#### Requirement:
Scan the entries below for the string "creative" and copy every line where it turns up.

== Exercise data

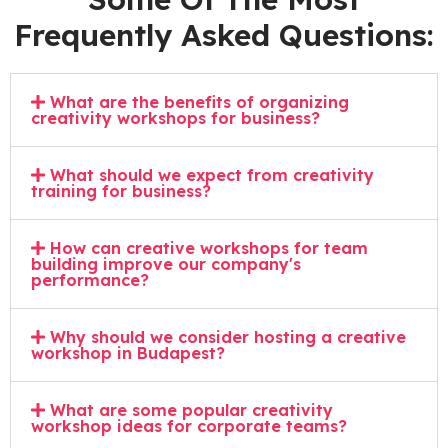
Frequently Asked Questions:
What are the benefits of organizing
creativity workshops for business?
What should we expect from creativity
training for business?
How can creative workshops for team
building improve our company's
performance?
Why should we consider hosting a creative
workshop in Budapest?
What are some popular creativity
workshop ideas for corporate teams?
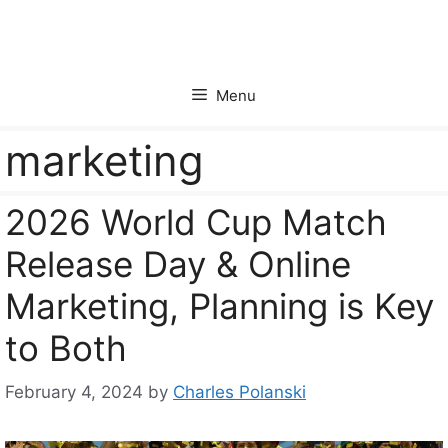
Skip
to
content
Menu
marketing
2026 World Cup Match
Release Day & Online
Marketing, Planning is Key
to Both
February 4, 2024
by
Charles Polanski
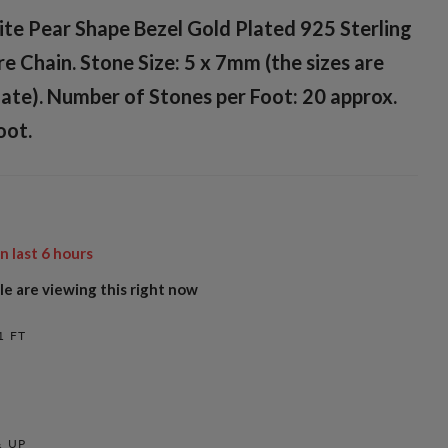
te Pear Shape Bezel Gold Plated 925 Sterling
re Chain. Stone Size: 5 x 7mm (the sizes are
ate). Number of Stones per Foot: 20 approx.
oot.
in last
6
hours
e are viewing this right now
1 FT
 UP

====

#### Output below:
How can creative workshops for team
Why should we consider hosting a creative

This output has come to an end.